With the World Bank revising India’s growth outlook from previous forecast of 6.6 per cent to 7 per cent in the current fiscal, industry leaders said on Tuesday that the country is continuously increasing its resilience despite many uncertainties at the global front.According to the World Bank, the Indian economy continues to grow at a healthy pace and the country’s medium-term outlook remains positive.
“India’s growth forecast at 7 per cent in 2024-25 is highly encouraging.

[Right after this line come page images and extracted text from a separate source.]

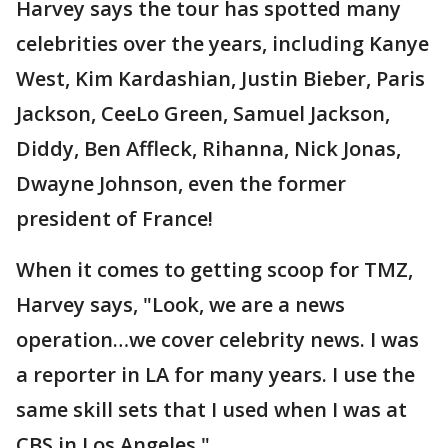
Harvey says the tour has spotted many
celebrities over the years, including Kanye
West, Kim Kardashian, Justin Bieber, Paris
Jackson, CeeLo Green, Samuel Jackson,
Diddy, Ben Affleck, Rihanna, Nick Jonas,
Dwayne Johnson, even the former
president of France!
When it comes to getting scoop for TMZ,
Harvey says, "Look, we are a news
operation…we cover celebrity news. I was
a reporter in LA for many years. I use the
same skill sets that I used when I was at
CBS in Los Angeles."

The macroeconomic fundamentals such as inflation, current account deficit, fiscal deficit, debt to GDP ratio have turned benign in the recent quarters and indicate India’s strong growth to continue and remain fastest among the major economies,” said Sanjeev Agrawal, President, PHDCCI.
Going ahead, reducing the cost of trade, lowering trade barriers and revisiting the Free Trade Agreements (FTAs) would be crucial to strengthen India’s growth trajectory and its strong presence in the global ecosystem, Agrawal added.
The World Bank report, titled ‘India’s Trade Opportunities in a Changing Global Context,’ highlighted the country’s status as the fastest-growing major economy, with a remarkable growth rate of 8.2 per cent in FY23-24.
With robust revenue growth and further fiscal consolidation, the debt-to-GDP ratio is projected to decline from 83.9 per cent in FY23/24 to 82 per cent by FY26/27.
The current account deficit is expected to remain at around 1-1.6 per cent of GDP up to FY26/FY27, according to the World Bank’s latest India Development Update (IDU).
The country can boost its growth further by harnessing its global trade potential. In addition to IT, business services and pharma where it excels, India can diversify its export basket with increased exports in textiles, apparel, and footwear sectors, as well as electronics and green technology products, the report mentioned.
The report also highlighted the critical role of trade for boosting growth, emphasising that India has boosted its competitiveness through the ‘National Logistics Policy’ and digital initiatives that are reducing trade costs.